Should Congress pass another COVID relief package? The deliberations continue, with one of the sticking points being whether the federal government should provide additional aid to state and local governments and, if so, how much.
On balance, we see a relatively strong argument in favor of a moderate amount of further relief.
The disagreement on this point is, to a certain extent, understandable. State and local government revenues have decreased, while expenditures needs have simultaneously risen. However, Congress has already responded with non-trivial relief. It is not obvious how these factors net out.
On the revenue side, our estimates suggest that state and local governments will suffer revenue shortfalls of some $300 billion from April 2020 through June of 2021, when the current fiscal year ends for most states. On the funding side of the ledger, Alan Auerbach and co-authors find in a recent Brookings paper that federal aid so far has amounted to $250 billion. This number includes, among other things, money from the Coronavirus Relief Fund and the net effect of increased spending and federal transfers in the Medicaid program.
In addition, state and local governments entered the crisis with combined budget surpluses and rainy-day funds of some $120 billion. Put that together and you have $370 billion available—$70 billion more than the predicted shortfall. This is a greater amount than the additional expenditures (outside the Medicaid program) we expect state and local governments to incur in response to the public-health crisis.
So in the aggregate, state and local governments have probably received enough federal aid to make up for revenue losses throughout the current fiscal year—if we take rainy-day funds and pre-crisis budget surpluses into account.
However, “in the aggregate” and “the current fiscal year” are doing a lot of work here.
What happened “in the aggregate” has only so much importance since revenue sources and spending needs differ substantially across states and local entities.
As a result, while the least strained states and localities may have been made whole by federal aid, the most fiscally distressed states are now tightly bound by their balanced budget requirements. In fact, some of them have laid off significant numbers of workers. (Since the beginning of the pandemic, state and local government employment has decreased by over a million jobs.)
Moreover, some revenue losses may still be rising. The blow to transit agencies, for example, may be worse than initially foreseen, and the rise in COVID-19 cases makes it unlikely that this strain will abate in the near future. And while there are two quarters left in the current fiscal year for most jurisdictions, what will happen in the next fiscal year is becoming of crucial importance as state and local policymakers go into a new budget and planning cycle.
We see a strong case for, and a weak case against, additional state and local aid between $100 billion and $200 billion, as proposed in a recent bipartisan, bicameral relief proposal.
The case for additional aid is strong because the downside risk of doing nothing is quite real. The fact that over 1 million state and local government workers have lost their jobs is a sign that fiscal distress has had real consequences.
In our view, the case against substantial, though by no means extravagant, additional aid is weak.
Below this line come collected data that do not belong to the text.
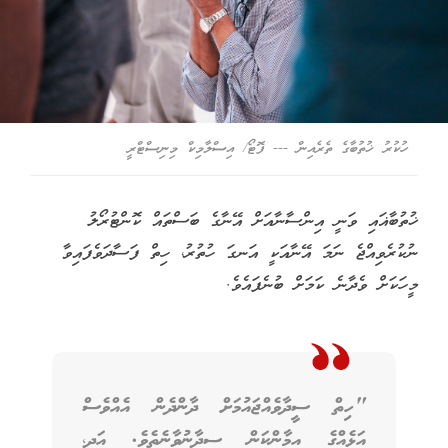
ހުކުރު ޚުތުބާގެ ތެރެއިން --- ފޮޓޯ/ އިސްލާމިކް މިނިސްޓްރީ
ޚުތުބާޣައި ވަނީ އިންސާނާއަށް އޭނާގެ ބަސްތައް ކޮންޓުރޯލު
ނުކުރެވިއްޖެ ނަމަ އޭނާއަކީ އަނގަ ހުތުރު، ހިތް ފަސާދަވެފައިވާ
މީހަކަށް ވެދާނެ ކަމަށް ބުނެފައެވެ.
"ހިތް ސީދާވެއްޖައުމަށް ދާންދެން އެއްވެސް
އަޅެއްގެ އީމާންކަން ސީދާނުވާނެތެވެ. އަދި،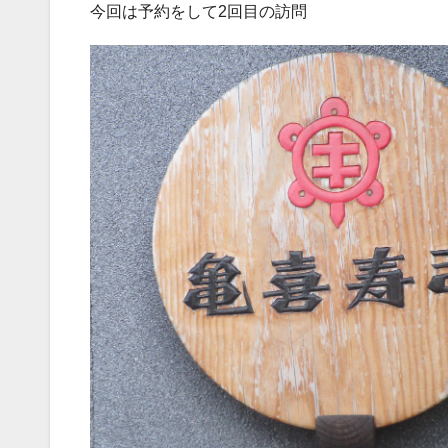
今回は予約をして2回目の訪問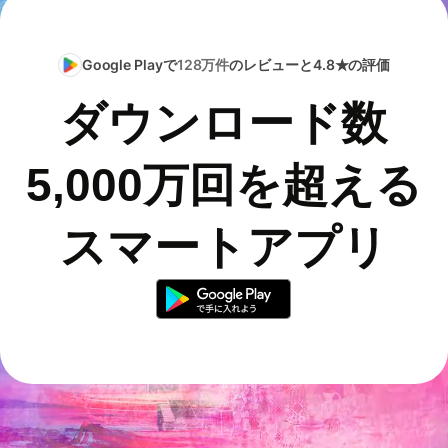
Google Playで
128万件
のレビューと4.8★の評価
ダウンロード数
5,000万回を超える
スマートアプリ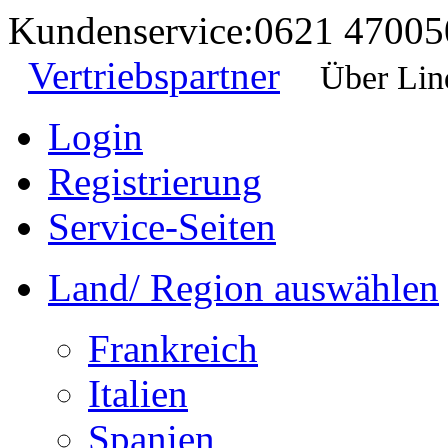
Kundenservice:
0621 47005
Vertriebspartner
Über Lin
Login
Registrierung
Service-Seiten
Land/ Region auswählen
Frankreich
Italien
Spanien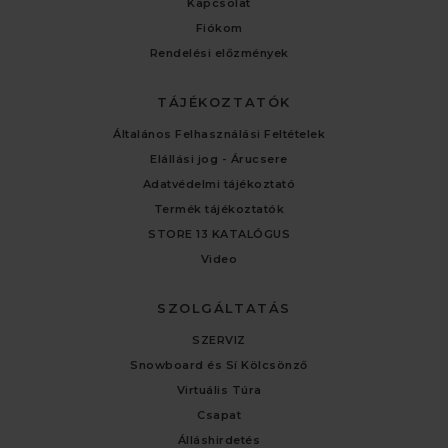
Kapcsolat
Fiókom
Rendelési előzmények
TÁJÉKOZTATÓK
Általános Felhasználási Feltételek
Elállási jog - Árucsere
Adatvédelmi tájékoztató
Termék tájékoztatók
STORE 13 KATALÓGUS
Video
SZOLGÁLTATÁS
SZERVIZ
Snowboard és Sí Kölcsönző
Virtuális Túra
Csapat
Álláshirdetés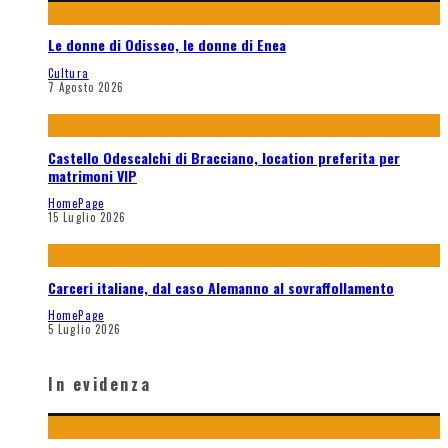
Le donne di Odisseo, le donne di Enea
Cultura
7 Agosto 2026
Castello Odescalchi di Bracciano, location preferita per
matrimoni VIP
HomePage
15 Luglio 2026
Carceri italiane, dal caso Alemanno al sovraffollamento
HomePage
5 Luglio 2026
In evidenza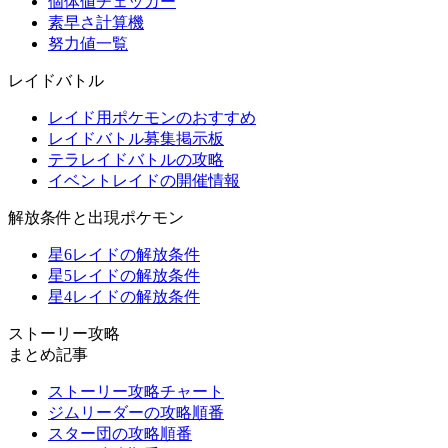
個体値チェッカー
素早さ計算機
努力値一覧
レイドバトル
レイド用ポケモンのおすすめ
レイドバトル募集掲示板
テラレイドバトルの攻略
イベントレイドの開催情報
解放条件と出現ポケモン
星6レイドの解放条件
星5レイドの解放条件
星4レイドの解放条件
ストーリー攻略
まとめ記事
ストーリー攻略チャート
ジムリーダーの攻略順番
スター団の攻略順番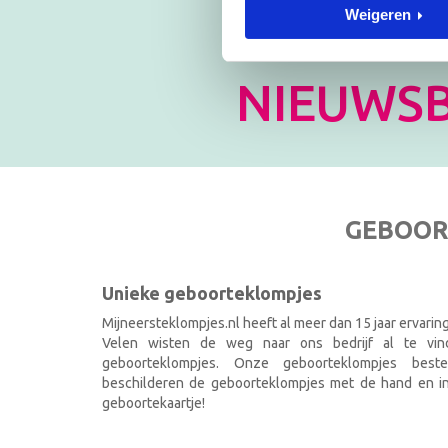
Weigeren
Blijf op
NIEUWSB
GEBOOR
Unieke geboorteklompjes
Mijneersteklompjes.nl heeft al meer dan 15 jaar ervarin
Velen wisten de weg naar ons bedrijf al te vi
geboorteklompjes. Onze geboorteklompjes best
beschilderen de geboorteklompjes met de hand en ind
geboortekaartje!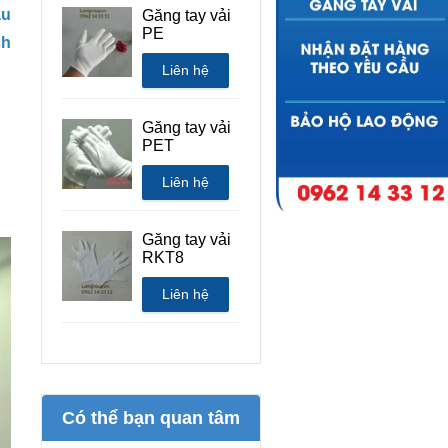
âu
Găng tay vải
PE
ch
Liên hệ
Găng tay vải
PET
Liên hệ
Găng tay vải
RKT8
Liên hệ
Có thể bạn quan tâm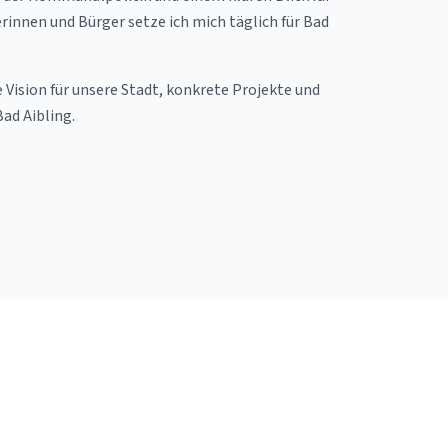
rinnen und Bürger setze ich mich täglich für Bad
 Vision für unsere Stadt, konkrete Projekte und
Bad Aibling.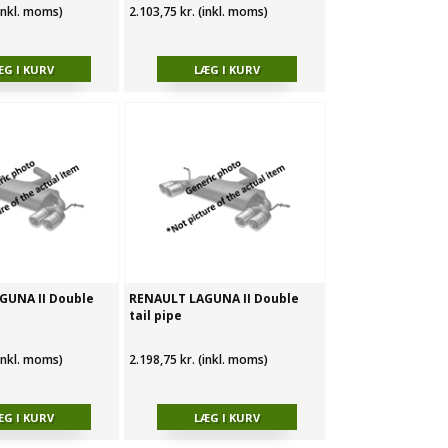
(inkl. moms)
2.103,75 kr. (inkl. moms)
GUNA II Double
RENAULT LAGUNA II Double
tail pipe
(inkl. moms)
2.198,75 kr. (inkl. moms)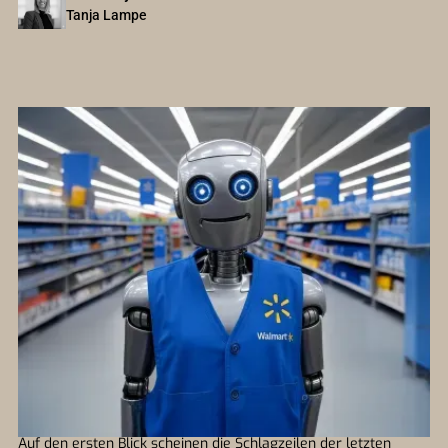
Tanja Lampe
Auf den ersten Blick scheinen die Schlagzeilen der letzten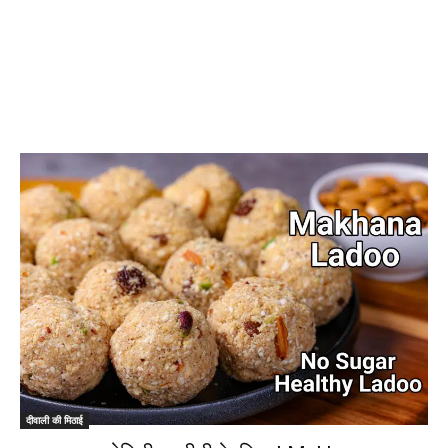
दीवाली की मिठाई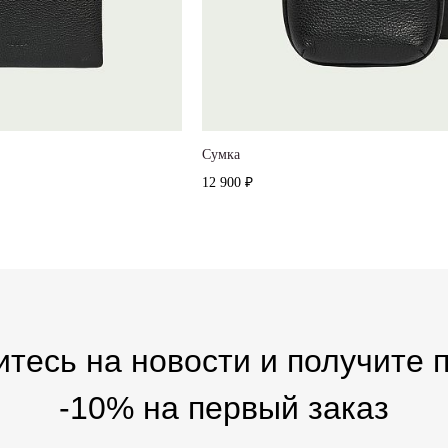
Cумка
12 900 ₽
тесь на новости и получите 
-10% на первый заказ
Opponents of further aid cite two concerns: poor incentives and future taxes. Let’s take each in turn.
The “poor incentives” argument views federal aid as a form of bailout. Bailouts encourage future profligacy when they reward poor fiscal management—“moral hazard.” Detractors of state and local government aid have been particularly fixated on the idea that aid would “bail out unfunded pension obligations.”
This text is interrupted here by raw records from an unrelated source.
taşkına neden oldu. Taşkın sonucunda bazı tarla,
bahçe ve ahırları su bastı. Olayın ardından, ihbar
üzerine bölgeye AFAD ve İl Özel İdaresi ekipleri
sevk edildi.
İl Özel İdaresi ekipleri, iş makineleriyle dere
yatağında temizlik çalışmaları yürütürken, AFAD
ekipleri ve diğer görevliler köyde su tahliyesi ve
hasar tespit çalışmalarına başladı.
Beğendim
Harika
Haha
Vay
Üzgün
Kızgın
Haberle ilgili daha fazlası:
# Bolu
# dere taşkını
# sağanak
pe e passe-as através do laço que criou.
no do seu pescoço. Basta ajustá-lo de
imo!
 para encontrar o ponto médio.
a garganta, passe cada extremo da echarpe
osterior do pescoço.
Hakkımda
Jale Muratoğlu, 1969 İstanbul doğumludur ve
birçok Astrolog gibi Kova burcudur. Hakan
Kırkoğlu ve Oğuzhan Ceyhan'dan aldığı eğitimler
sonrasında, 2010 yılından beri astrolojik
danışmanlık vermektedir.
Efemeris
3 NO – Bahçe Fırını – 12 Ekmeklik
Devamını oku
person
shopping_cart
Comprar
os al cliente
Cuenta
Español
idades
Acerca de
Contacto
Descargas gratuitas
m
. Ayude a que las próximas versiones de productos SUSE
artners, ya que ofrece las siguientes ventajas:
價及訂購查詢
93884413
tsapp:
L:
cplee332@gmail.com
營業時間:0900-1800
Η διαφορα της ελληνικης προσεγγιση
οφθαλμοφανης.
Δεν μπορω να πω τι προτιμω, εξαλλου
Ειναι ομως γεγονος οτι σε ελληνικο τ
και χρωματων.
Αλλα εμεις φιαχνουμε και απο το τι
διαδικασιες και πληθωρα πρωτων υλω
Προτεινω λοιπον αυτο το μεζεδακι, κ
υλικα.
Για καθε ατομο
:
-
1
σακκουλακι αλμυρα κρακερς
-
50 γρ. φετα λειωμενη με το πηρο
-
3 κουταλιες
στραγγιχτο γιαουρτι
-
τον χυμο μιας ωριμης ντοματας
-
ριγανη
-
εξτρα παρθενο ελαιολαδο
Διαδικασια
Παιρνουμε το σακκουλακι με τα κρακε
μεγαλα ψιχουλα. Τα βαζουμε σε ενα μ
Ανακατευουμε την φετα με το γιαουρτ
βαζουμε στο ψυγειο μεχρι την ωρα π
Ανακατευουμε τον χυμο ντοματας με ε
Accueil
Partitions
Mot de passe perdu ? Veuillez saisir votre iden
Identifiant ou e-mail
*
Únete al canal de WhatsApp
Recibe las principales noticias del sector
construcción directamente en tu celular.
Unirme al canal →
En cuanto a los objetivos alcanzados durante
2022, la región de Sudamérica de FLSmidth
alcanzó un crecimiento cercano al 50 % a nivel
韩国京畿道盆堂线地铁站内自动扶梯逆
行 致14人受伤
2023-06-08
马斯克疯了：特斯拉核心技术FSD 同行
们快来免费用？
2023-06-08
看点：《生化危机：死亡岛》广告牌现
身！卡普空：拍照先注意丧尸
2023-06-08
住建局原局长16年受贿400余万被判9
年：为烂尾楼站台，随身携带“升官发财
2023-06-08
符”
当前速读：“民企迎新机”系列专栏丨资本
This argument is largely unapplicable for two reasons. First, the argument misunderstands existing proposals. We support general aid distributed to all states, perhaps proportional to each state’s population. We oppose aid that would be contingent on a state’s degree of fiscal stress or the linking of aid to holes in underfunded pension schemes.
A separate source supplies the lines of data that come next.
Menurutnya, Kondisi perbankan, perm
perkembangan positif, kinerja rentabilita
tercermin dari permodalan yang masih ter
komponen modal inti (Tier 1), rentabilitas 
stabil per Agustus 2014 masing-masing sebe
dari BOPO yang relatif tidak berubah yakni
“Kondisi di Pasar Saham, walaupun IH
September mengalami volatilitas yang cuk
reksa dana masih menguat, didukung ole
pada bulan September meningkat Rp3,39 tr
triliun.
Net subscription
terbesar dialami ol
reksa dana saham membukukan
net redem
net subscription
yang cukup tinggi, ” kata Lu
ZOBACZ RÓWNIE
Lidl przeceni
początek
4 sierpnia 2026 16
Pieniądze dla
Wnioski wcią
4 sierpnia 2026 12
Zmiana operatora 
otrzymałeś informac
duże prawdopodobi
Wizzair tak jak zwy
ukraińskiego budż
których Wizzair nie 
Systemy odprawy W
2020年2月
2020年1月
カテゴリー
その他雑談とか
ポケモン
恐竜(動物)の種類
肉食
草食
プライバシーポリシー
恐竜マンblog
Second, states’ current fiscal stress is only loosely related to poor fiscal management.
After the global financial crisis, the conventional wisdom was that states ought to adopt broad-based consumption taxes and eschew the volatility of progressive personal income taxes.
This view was generally sound—but the states that acted on it may actually be the worst hit by COVID-19. Consumption taxes, particularly those that include services, have been hard hit. At the same time, progressive income bases have been unexpectedly spared due to the pandemic’s pernicious effects on relatively low-paying jobs.
To be sure, many states could have done better in their accumulation of reserves in their rainy-day funds. But again, the aid we propose would neither reward nor punish states based on this particular aspect of their past fiscal performance. And overflowing rainy-day funds pose their own challenge, of course, in that they encourage wasteful spending.
Finally, while we view the “bailout” argument as largely misguided, we view future taxes as a relevant and appropriate concern. Taxes tomorrow are the cost of federal aid today, and these costs and benefits must be weighed against one another. We view additional aid between $100 billion and $200 billion as a reasonable compromise between these competing concerns.
In the short run, aid is a valuable source of fiscal stabilization. It will enable the hardest hit states to stave off additional layoffs. It can also ensure that state and local governments have the capacity to invest in vaccine distribution, which is the key to ending the health crisis as quickly as possible.
And aid passed today will also reduce the scope of any additional aid that may be required in the future. If the crisis persists or grows unexpectedly deeper, aid given today will be a down payment on aid tomorrow.